Popp et al compared efficiency of liver engraftment between rat MSC and rat hepatocytes after intraportal or intra-parenchymal injection (Popp, 2007). They used injection of CCl4 or allylalcohol, and retrorsine treatment, to induce liver injury and inhibit endogenous, regeneration respectively Rat hepatocytes engrafted and even proliferated within livers after transplantation. However, rat MSC did not repopulate liver parenchyma and could not be recovered at 2 days, 2 weeks or 2 months after transplantation, despite demonstration of their transitory presence immediately after transplantation. These negative results in a syngeneic model raised some doubts about in vivo differentiation potential of undifferentiated MSC.

Di Bonzo et al transplanted human bone marrow-derived MSC into the tail vein of mice suffering from either acute or chronic liver injury (di Bonzo, 2008). They observed engraftment especially in the chronic liver injury model, but with few cells differentiating into hepatocytes. Importantly, they demonstrated differentiation of MSC into myofibroblasts, showing a pro-fibrogenic potential of MSC within liver parenchyma. Hence, in the presence of liver injury, MSC from the bone marrow may favor scar formation, instead of contributing to organ recovery (di Bonzo, 2008).

However, fibrogenic potential of MSC transplanted into liver parenchyma remains controversial. In rats suffering from CCl4- or dimethylnitrosamine-induced liver fibrosis, MSC transplantation reduced fibrosis and decreased collagen deposist, by mechanisms which remain unknown (Zhao, 2005a).

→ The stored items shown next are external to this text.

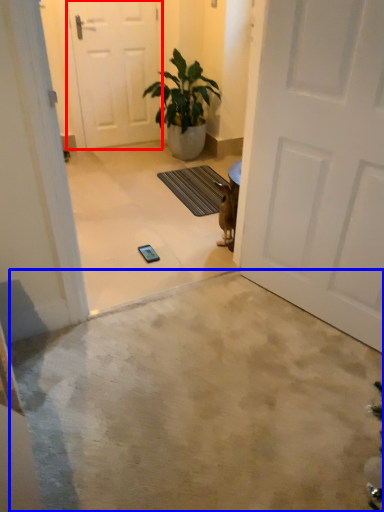 Question: Which object appears closest to the camera in this image, door (highlighted by a red box) or concrete (highlighted by a blue box)?

Choices:
 (A) door
 (B) concrete

Answer: (B) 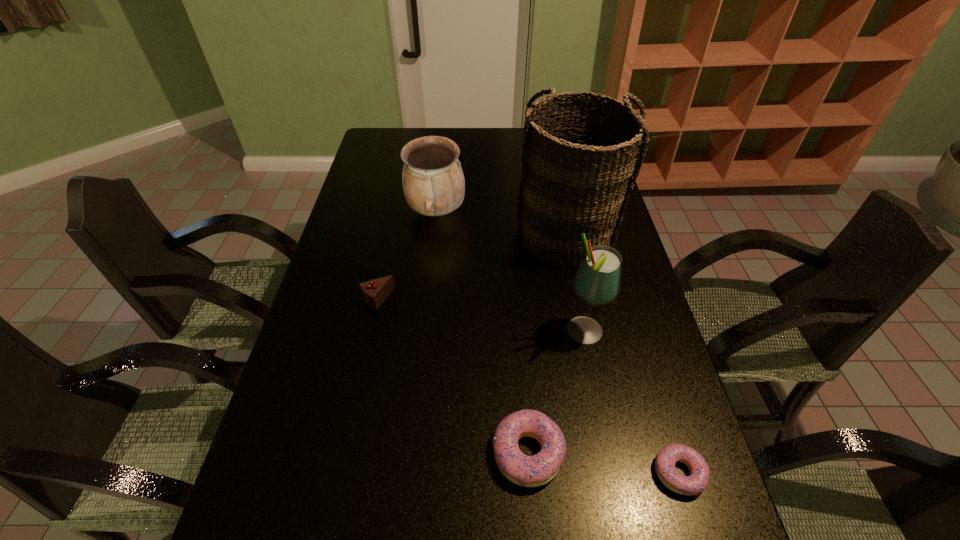 Find the location of a particular element. free spot located 0.250m on the left of the shortest object is located at coordinates (530, 472).

In order to click on vacant space located 0.320m on the back of the third tallest object in this screenshot , I will do `click(444, 146)`.

Locate an element on the screen. vacant point located 0.160m on the front of the basket is located at coordinates (580, 314).

Find the location of a particular element. This screenshot has height=540, width=960. vacant space located 0.370m on the back of the fifth shortest object is located at coordinates (563, 226).

The height and width of the screenshot is (540, 960). In order to click on vacant position located 0.390m on the right of the chocolate cake in this screenshot , I will do click(536, 299).

You are a GUI agent. You are given a task and a screenshot of the screen. Output one action in this format:
    pyautogui.click(x=<x>, y=<y>)
    Task: Click on the object that is at the left edge
    This screenshot has height=540, width=960.
    Given the screenshot: What is the action you would take?
    pyautogui.click(x=374, y=292)

You are a GUI agent. You are given a task and a screenshot of the screen. Output one action in this format:
    pyautogui.click(x=<x>, y=<y>)
    Task: Click on the doughnut that is at the right edge
    
    Given the screenshot: What is the action you would take?
    pyautogui.click(x=697, y=481)

I want to click on basket present at the right edge, so click(x=579, y=163).

Locate an element on the screen. The height and width of the screenshot is (540, 960). alcohol present at the right edge is located at coordinates (597, 282).

The image size is (960, 540). I want to click on object positioned at the near right corner, so click(x=697, y=481). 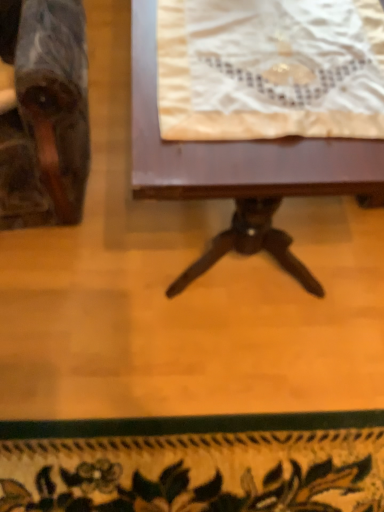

In summary, MSC and even human skin-derived fibroblasts may differentiate into hepatocytes both in vitro and in vivo, but quantification was performed only in few studies. In contrast, well-conducted, controlled experiments questioned this hepatogenic differentiation potential, both in vitro and in vivo, making it difficult to draw a definitive conclusion. Finally, numbers of differentiated cells after transplantation seem low in most studies, implying further improvement of cell-isolation and differentiation protocols, in order to apply this stem cell technology to clinical settings of liver failure.